Say I have a set of numbers from [0, ....., 499]. Combinations are currently being generated sequentially using the C++ std::next_permutation. For reference, the size of each tuple I am pulling out is 3, so I am returning sequential results such as [0,1,2], [0,1,3], [0,1,4], ... [497,498,499].
Now, I want to parallelize the code that this is sitting in, so a sequential generation of these combinations will no longer work. Are there any existing algorithms for computing the ith combination of 3 from 500 numbers?
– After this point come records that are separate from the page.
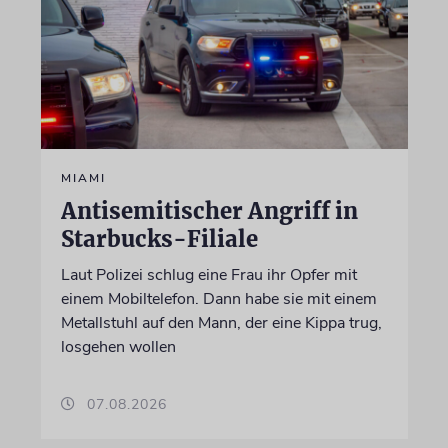
MIAMI
Antisemitischer Angriff in
Starbucks-Filiale
Laut Polizei schlug eine Frau ihr Opfer mit
einem Mobiltelefon. Dann habe sie mit einem
Metallstuhl auf den Mann, der eine Kippa trug,
losgehen wollen
07.08.2026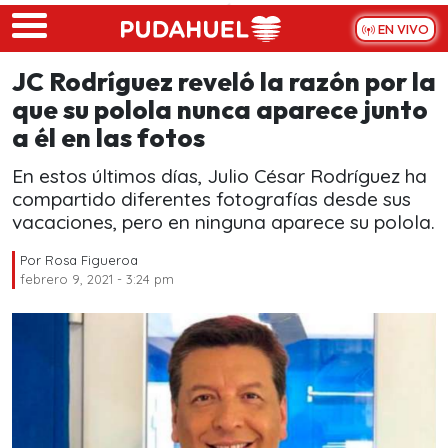
Skip to main content
EN VIVO
JC Rodríguez reveló la razón por la
que su polola nunca aparece junto
a él en las fotos
En estos últimos días, Julio César Rodríguez ha
compartido diferentes fotografías desde sus
vacaciones, pero en ninguna aparece su polola.
Por
Rosa Figueroa
febrero 9, 2021 - 3:24 pm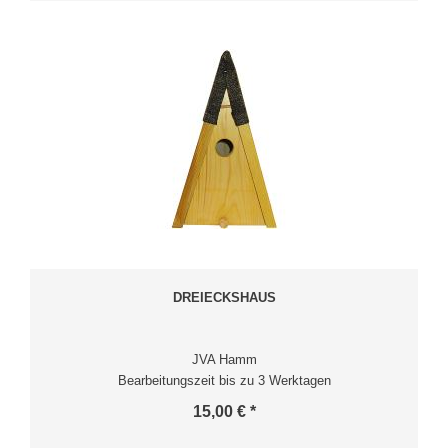
DREIECKSHAUS
JVA Hamm
Bearbeitungszeit bis zu 3 Werktagen
15,00 € *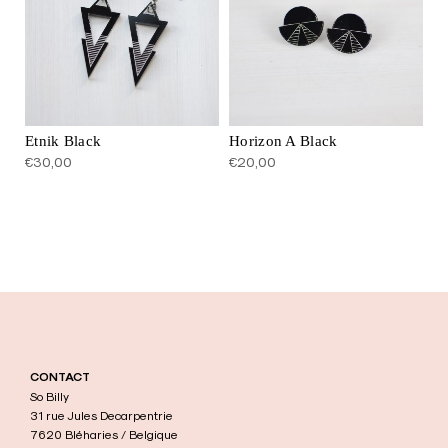
Etnik Black
Horizon A Black
€
30,00
€
20,00
CONTACT
So Billy
31 rue Jules Decarpentrie
7620 Bléharies / Belgique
I want to make sure that each thread, regardless of the iterations of the loop it gets, can compute a standalone combination based on the i it is iterating with. So if I want the combination for i=38 in thread 1, I can compute [1,2,5] while simultaneously computing i=0 in thread 2 as [0,1,2].
EDIT Below statement is irrelevant, I mixed myself up
I've looked at algorithms that utilize factorials to narrow down each individual element from left to right, but I can't use these as 500! sure won't fit into memory. Any suggestions?
Here is my shot:
int k = 527; //The kth combination is calculated
int N=500; //Number of Elements you have
int a=0,b=1,c=2; //a,b,c are the numbers you get out
while(k >= (N-a-1)*(N-a-2)/2){
k -= (N-a-1)*(N-a-2)/2;
a++;
}
b= a+1;
while(k >= N-1-b){
k -= N-1-b;
b++;
}
c = b+1+k;
cout << "["<<a<<","<<b<<","<<c<<"]"<<endl; //The result
Got this thinking about how many combinations there are until the next number is increased. However it only works for three elements. I can't guarantee that it is correct. Would be cool if you compare it to your results and give some feedback.
If you are looking for a way to obtain the lexicographic index or rank of a unique combination instead of a permutation, then your problem falls under the binomial coefficient. The binomial coefficient handles problems of choosing unique combinations in groups of K with a total of N items.
I have written a class in C# to handle common functions for working with the binomial coefficient. It performs the following tasks:
Outputs all the K-indexes in a nice format for any N choose K to a file. The K-indexes can be substituted with more descriptive strings or letters.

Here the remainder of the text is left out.